START Supplied information
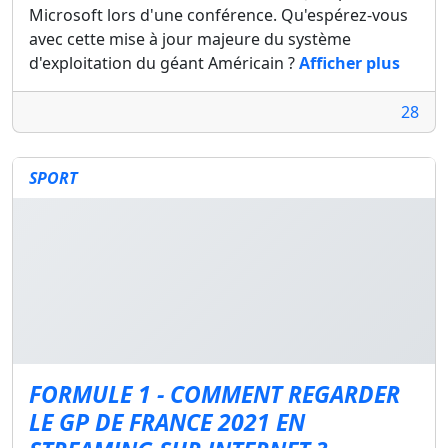
Microsoft lors d'une conférence. Qu'espérez-vous
avec cette mise à jour majeure du système
d'exploitation du géant Américain ?
Afficher plus
28
SPORT
FORMULE 1 - COMMENT REGARDER
LE GP DE FRANCE 2021 EN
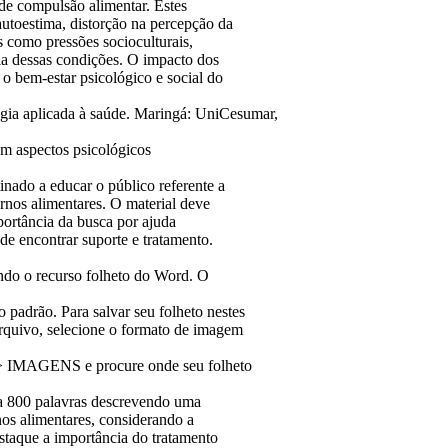
 de compulsão alimentar. Estes
 autoestima, distorção na percepção da
 como pressões socioculturais,
gia dessas condições. O impacto dos
 o bem-estar psicológico e social do
a aplicada à saúde. Maringá: UniCesumar,
om aspectos psicológicos
inado a educar o público referente a
rnos alimentares. O material deve
mportância da busca por ajuda
de encontrar suporte e tratamento.
ndo o recurso folheto do Word. O
 padrão. Para salvar seu folheto nestes
rquivo, selecione o formato de imagem
IR> IMAGENS e procure onde seu folheto
0 a 800 palavras descrevendo uma
nos alimentares, considerando a
estaque a importância do tratamento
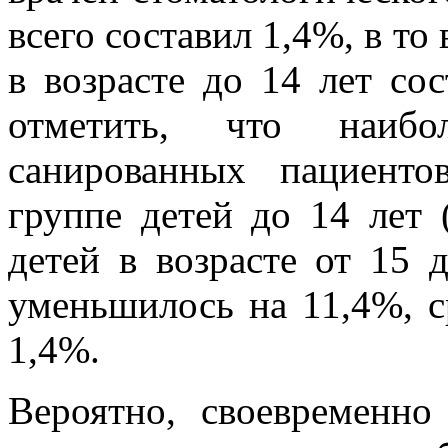
всего составил 1,4%, в то
в возрасте до 14 лет со
отметить, что наиб
санированных пациент
группе детей до 14 лет 
детей в возрасте от 15 
уменьшилось на 11,4%, с
1,4%.
Вероятно, своевременн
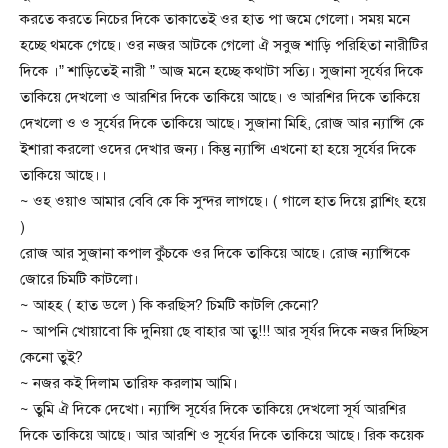
করতে করতে নিচের দিকে তাকাতেই ওর হাত পা জমে গেলো। সময় মনে
হচ্ছে থমকে গেছে। ওর নজর আটকে গেলো ঐ সবুজ শাড়ি পরিহিতা নারীটির
দিকে ।” শাড়িতেই নারী ” আজ মনে হচ্ছে কথাটা সত্যি। সুজানা সূর্যের দিকে
তাকিয়ে দেখলো ও আরশির দিকে তাকিয়ে আছে। ও আরশির দিকে তাকিয়ে
দেখলো ও ও সূর্যের দিকে তাকিয়ে আছে। সুজানা মিহি, রোজ আর ন্যান্সি কে
ইশারা করলো ওদের দেখার জন্য। কিন্তু ন্যান্সি এখনো হা হয়ে সূর্যের দিকে
তাকিয়ে আছে।।
~ ওহ ওয়াও আমার বেবি কে কি সুন্দর লাগছে। ( গালে হাত দিয়ে ব্লাশিং হয়ে
)
রোজ আর সুজানা কপাল কুঁচকে ওর দিকে তাকিয়ে আছে। রোজ ন্যান্সিকে
জোরে চিমটি কাটলো।
~ আহহ ( হাত ডলে ) কি করছিস? চিমটি কাটলি কেনো?
~ আপনি খোয়াবো কি দুনিয়া ছে বাহার আ তু!!! আর সূর্যর দিকে নজর দিচ্ছিস
কেনো তুই?
~ নজর কই দিলাম তারিফ করলাম আমি।
~ তুমি ঐ দিকে দেখো। ন্যান্সি সূর্যের দিকে তাকিয়ে দেখলো সূর্য আরশির
দিকে তাকিয়ে আছে। আর আরশি ও সূর্যের দিকে তাকিয়ে আছে। রিক কয়েক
END Supplied information
→ About this exercise
Transcribe, word for word, the lines of the listing above from the one that contains "уменьшилось на 11,4%, с" through the one that contains "তাকিয়ে আছে।।", keeping both ends and dropping the pictures.

→ Written reply
уменьшилось на 11,4%, с
1,4%.
Вероятно, своевременн
করতে করতে নিচের দিকে তাকাতেই ওর হাত পা জমে গেলো। সময় মনে
হচ্ছে থমকে গেছে। ওর নজর আটকে গেলো ঐ সবুজ শাড়ি পরিহিতা নারীটির
দিকে ।” শাড়িতেই নারী ” আজ মনে হচ্ছে কথাটা সত্যি। সুজানা সূর্যের দিকে
তাকিয়ে দেখলো ও আরশির দিকে তাকিয়ে আছে। ও আরশির দিকে তাকিয়ে
দেখলো ও ও সূর্যের দিকে তাকিয়ে আছে। সুজানা মিহি, রোজ আর ন্যান্সি কে
ইশারা করলো ওদের দেখার জন্য। কিন্তু ন্যান্সি এখনো হা হয়ে সূর্যের দিকে
তাকিয়ে আছে।।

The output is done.